Last week, Citigroup analysts were less optimistic about the XAU / USD, so there was a possibility that USD 2,000 would appear 30% by the end of the year..
At the time of printing $ 1,973 suggested that investors didn’t have to wait that long.
One week XAU / USD chart. Source: TradingView
Consumer interest in BTC is palpable
TOReaching $ 12,000 over the weekend has brought Bitcoin back to general awareness. Especially the success of altcoins those from Ether (ETH) have increased the interest of the press.

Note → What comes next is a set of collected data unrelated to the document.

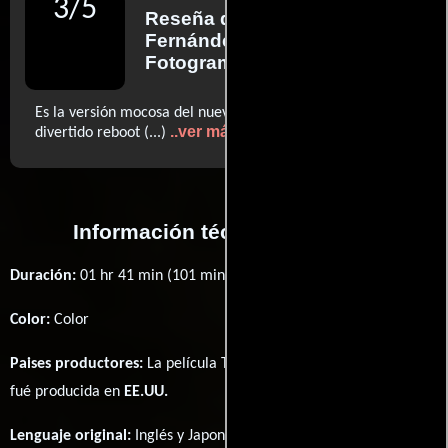
3
/
5
Reseña de
Fausto
Fernández
para
Fotogramas
Es la versión mocosa del nuevo cine superheroico (...)
..ver más
divertido reboot (...)
Información técnica y general
Duración:
01 hr 41 min (101 minutos) .
Color:
Color
Paises productores:
La película Teenage Mutant Ninja Turtles
fué producida en
EE.UU.
Lenguaje original:
Inglés
y
Japonés
.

“People try to use the moment. The entire cryptocurrency market is a microcosm of everything that happens in stocks“Analyst Mati Greenspan summarized the Wall Street Journal.
In response, Bill Barhydt, CEO of Abra, the payment company, announced this Consumer interest in cryptocurrency has definitely changed.
“Consumer interest in Bitcoin is definitely growing now“he tweeted and added:
“Abra has had a record deposit volume since we opened our Abra interest account last week. I’ve heard similar comments from others. “
As Cointelegraph reported last week, Google Trends data confirmed this Price volatility had led to increased search activity for both Bitcoin and gold.
Graph of the aggregate open positions of one-month Bitcoin futures. Source: Skew
Back to the derivatives markets The increasing open interest and volume of Bitcoin options suggests that institutional investors remain strongly interested in short and medium-term profitability..
The old coins are not over yet
Bitcoin continues to struggle with altcoins for profitability;; Ether continues to suppress long-term resistance over several time periods.
At the end of July, altcoins rose to the delight of investors, led by ETH / USD when trading in ERC-20 tokens exploded during the DeFi boom.
Ether hit $ 400 over the weekendand fell to $ 364 before its highest level since August 2018.
Chart of BTC / USD versus ETH / USD of 1 month. Source: Skew
Conversely, BTC / USD did not hit a weekly close above USD 11,500, a psychological achievement that would have marked its best performance from its all-time high of $ 20,000.
Overall, Bitcoin appears to be less strong than Ethereum“Van de Poppe added in his update.